At issue is a recent addition to the state’s collection of economic development tools, the Regional Tourism Act. It was conceived as a tool to bring new visitors to Colorado via projects that otherwise wouldn’t have been built.
The RTA allows for a portion of state sales tax generated by a new project to pay for the infrastructure necessary for the project to move forward. The mechanism is called tax increment financing.
Since the RTA’s approval in 2009, Colorado officials have been prudent and conservative in structuring the process and the evaluation criteria.
We’re glad to see it, because all too frequently these sorts of programs are seen as cash cows for ideas that come with overly optimistic projections that never pan out.
If there is to be any erring, it’s in the public interest to be more strict in evaluating projects than less so.
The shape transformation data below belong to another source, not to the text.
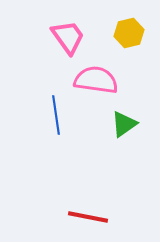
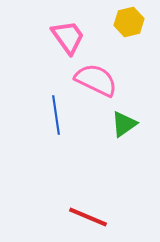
yellow hexagon: moved 11 px up
pink semicircle: rotated 18 degrees clockwise
red line: rotated 12 degrees clockwise
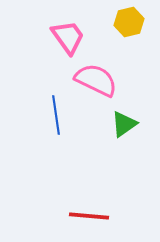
red line: moved 1 px right, 1 px up; rotated 18 degrees counterclockwise
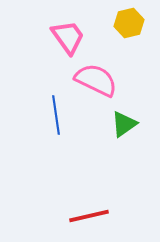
yellow hexagon: moved 1 px down
red line: rotated 18 degrees counterclockwise
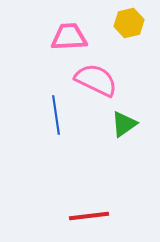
pink trapezoid: moved 1 px right; rotated 57 degrees counterclockwise
red line: rotated 6 degrees clockwise
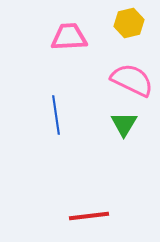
pink semicircle: moved 36 px right
green triangle: rotated 24 degrees counterclockwise
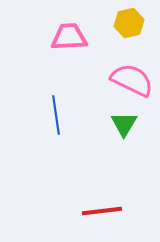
red line: moved 13 px right, 5 px up
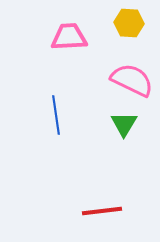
yellow hexagon: rotated 16 degrees clockwise
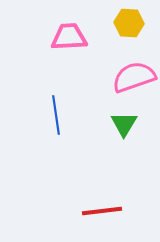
pink semicircle: moved 2 px right, 3 px up; rotated 45 degrees counterclockwise
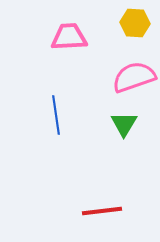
yellow hexagon: moved 6 px right
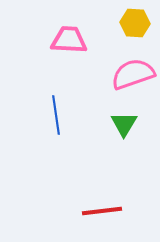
pink trapezoid: moved 3 px down; rotated 6 degrees clockwise
pink semicircle: moved 1 px left, 3 px up
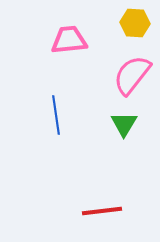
pink trapezoid: rotated 9 degrees counterclockwise
pink semicircle: moved 1 px left, 1 px down; rotated 33 degrees counterclockwise
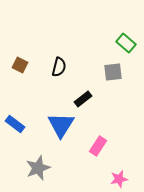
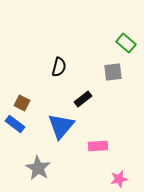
brown square: moved 2 px right, 38 px down
blue triangle: moved 1 px down; rotated 8 degrees clockwise
pink rectangle: rotated 54 degrees clockwise
gray star: rotated 20 degrees counterclockwise
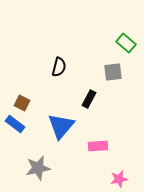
black rectangle: moved 6 px right; rotated 24 degrees counterclockwise
gray star: rotated 30 degrees clockwise
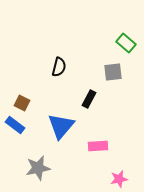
blue rectangle: moved 1 px down
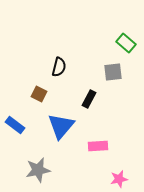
brown square: moved 17 px right, 9 px up
gray star: moved 2 px down
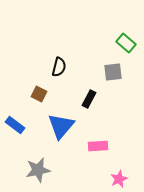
pink star: rotated 12 degrees counterclockwise
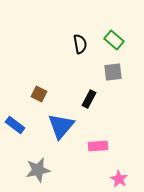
green rectangle: moved 12 px left, 3 px up
black semicircle: moved 21 px right, 23 px up; rotated 24 degrees counterclockwise
pink star: rotated 18 degrees counterclockwise
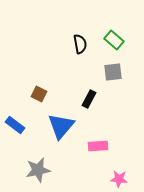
pink star: rotated 24 degrees counterclockwise
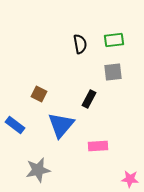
green rectangle: rotated 48 degrees counterclockwise
blue triangle: moved 1 px up
pink star: moved 11 px right
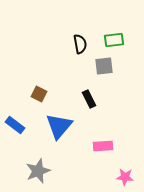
gray square: moved 9 px left, 6 px up
black rectangle: rotated 54 degrees counterclockwise
blue triangle: moved 2 px left, 1 px down
pink rectangle: moved 5 px right
gray star: moved 1 px down; rotated 10 degrees counterclockwise
pink star: moved 5 px left, 2 px up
As it stands, the RTA provides for up to two projects in the first year. Local government sponsors collectively may receive up to $50 million in state tax incentives in a year.
Up to two more projects may be approved per year in the second and third years of the program, for a total of six.
Senate Bill 124 neither changes the overall dollar cap nor modifies the total projects—six—that can be approved. What it does is allows all six to be approved in a single year.
It seems to us it’s designed to grease the skids for approval of all six projects that have been pitched so far.
Trouble is, there are fairly strong indications that all six may not merit the tax incentives.
The evaluation process, which some applicants have deemed harsh, called out every proposed project for overly optimistic estimations of the new visitors who would come to Colorado. Those estimates are directly tied to the amount of money each project would be eligible for.
For instance, Douglas County had asked for $86.5 million in tax incentives over 30 years, for a sports and “prehistoric” park. But an analysis done by a consultant hired by the Colorado Economic Development Commission determined the project would be eligible for just $5.5 million.
That’s a pretty big difference. And Dougco is not alone.
Ultimately, the decision to green-light projects or deny them lies with members of the state’s Economic Development Commission. Broadening the number of projects they could approve would only increase pressure on them to please everyone.
We think the original process, which allows for gradual implementation, is wiser than setting the stage for furious lobbying to jam through all six projects in the first go-around.